RECORDS FOR THE TASK
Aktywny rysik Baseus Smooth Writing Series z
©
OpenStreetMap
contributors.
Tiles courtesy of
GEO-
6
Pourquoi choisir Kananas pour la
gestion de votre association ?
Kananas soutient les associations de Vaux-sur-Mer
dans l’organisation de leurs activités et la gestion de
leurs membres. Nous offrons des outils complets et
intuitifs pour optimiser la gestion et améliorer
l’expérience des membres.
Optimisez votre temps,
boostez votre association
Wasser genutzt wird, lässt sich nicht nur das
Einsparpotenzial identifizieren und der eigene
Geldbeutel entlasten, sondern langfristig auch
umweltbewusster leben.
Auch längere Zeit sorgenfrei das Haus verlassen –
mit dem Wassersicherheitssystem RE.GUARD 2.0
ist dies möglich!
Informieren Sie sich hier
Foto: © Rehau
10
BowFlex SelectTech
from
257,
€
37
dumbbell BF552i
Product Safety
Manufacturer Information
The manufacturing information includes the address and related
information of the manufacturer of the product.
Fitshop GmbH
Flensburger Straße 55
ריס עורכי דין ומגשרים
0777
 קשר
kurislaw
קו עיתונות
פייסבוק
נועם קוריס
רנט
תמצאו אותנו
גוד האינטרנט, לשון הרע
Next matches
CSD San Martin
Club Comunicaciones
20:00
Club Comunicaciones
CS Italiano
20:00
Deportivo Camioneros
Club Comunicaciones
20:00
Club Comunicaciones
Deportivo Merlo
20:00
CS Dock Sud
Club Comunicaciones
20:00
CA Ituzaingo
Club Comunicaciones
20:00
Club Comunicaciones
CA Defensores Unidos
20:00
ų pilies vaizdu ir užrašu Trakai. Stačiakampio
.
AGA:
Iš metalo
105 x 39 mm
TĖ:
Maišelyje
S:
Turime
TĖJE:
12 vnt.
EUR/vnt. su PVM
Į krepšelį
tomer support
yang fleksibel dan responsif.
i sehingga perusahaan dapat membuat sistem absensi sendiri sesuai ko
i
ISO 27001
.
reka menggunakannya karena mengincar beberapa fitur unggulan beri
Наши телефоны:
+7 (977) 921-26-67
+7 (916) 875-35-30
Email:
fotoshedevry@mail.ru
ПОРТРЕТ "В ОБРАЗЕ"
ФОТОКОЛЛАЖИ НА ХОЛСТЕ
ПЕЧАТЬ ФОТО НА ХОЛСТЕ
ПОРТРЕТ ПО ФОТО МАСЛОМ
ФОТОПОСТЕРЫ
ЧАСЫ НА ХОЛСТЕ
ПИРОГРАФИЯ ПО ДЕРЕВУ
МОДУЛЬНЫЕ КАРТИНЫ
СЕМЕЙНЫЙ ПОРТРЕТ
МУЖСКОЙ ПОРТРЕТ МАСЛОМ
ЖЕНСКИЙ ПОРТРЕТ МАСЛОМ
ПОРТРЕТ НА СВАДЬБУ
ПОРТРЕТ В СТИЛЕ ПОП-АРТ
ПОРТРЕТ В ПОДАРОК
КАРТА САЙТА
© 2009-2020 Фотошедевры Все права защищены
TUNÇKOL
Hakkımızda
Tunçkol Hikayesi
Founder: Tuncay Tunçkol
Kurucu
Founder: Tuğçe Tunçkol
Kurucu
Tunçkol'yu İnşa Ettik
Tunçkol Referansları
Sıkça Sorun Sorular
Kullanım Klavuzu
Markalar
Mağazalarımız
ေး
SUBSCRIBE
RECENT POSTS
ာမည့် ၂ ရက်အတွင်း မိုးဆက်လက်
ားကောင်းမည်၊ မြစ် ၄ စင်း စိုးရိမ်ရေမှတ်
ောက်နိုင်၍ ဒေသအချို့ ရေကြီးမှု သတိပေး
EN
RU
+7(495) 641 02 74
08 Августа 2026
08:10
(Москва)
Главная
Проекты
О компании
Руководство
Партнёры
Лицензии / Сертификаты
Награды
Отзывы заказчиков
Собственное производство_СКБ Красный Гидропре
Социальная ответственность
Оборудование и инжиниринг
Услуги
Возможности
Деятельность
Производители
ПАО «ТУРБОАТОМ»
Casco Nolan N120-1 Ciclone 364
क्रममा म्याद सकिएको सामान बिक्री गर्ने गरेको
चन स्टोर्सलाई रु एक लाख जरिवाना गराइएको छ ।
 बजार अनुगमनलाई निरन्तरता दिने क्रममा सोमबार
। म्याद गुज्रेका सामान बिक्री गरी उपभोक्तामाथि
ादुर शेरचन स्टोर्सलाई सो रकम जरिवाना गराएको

WHAT YOU SHOULD DO
Take each line of the material that contains the word "Founder" and list it.

RESULT FOR THIS EXERCISE
Founder: Tuncay Tunçkol
Founder: Tuğçe Tunçkol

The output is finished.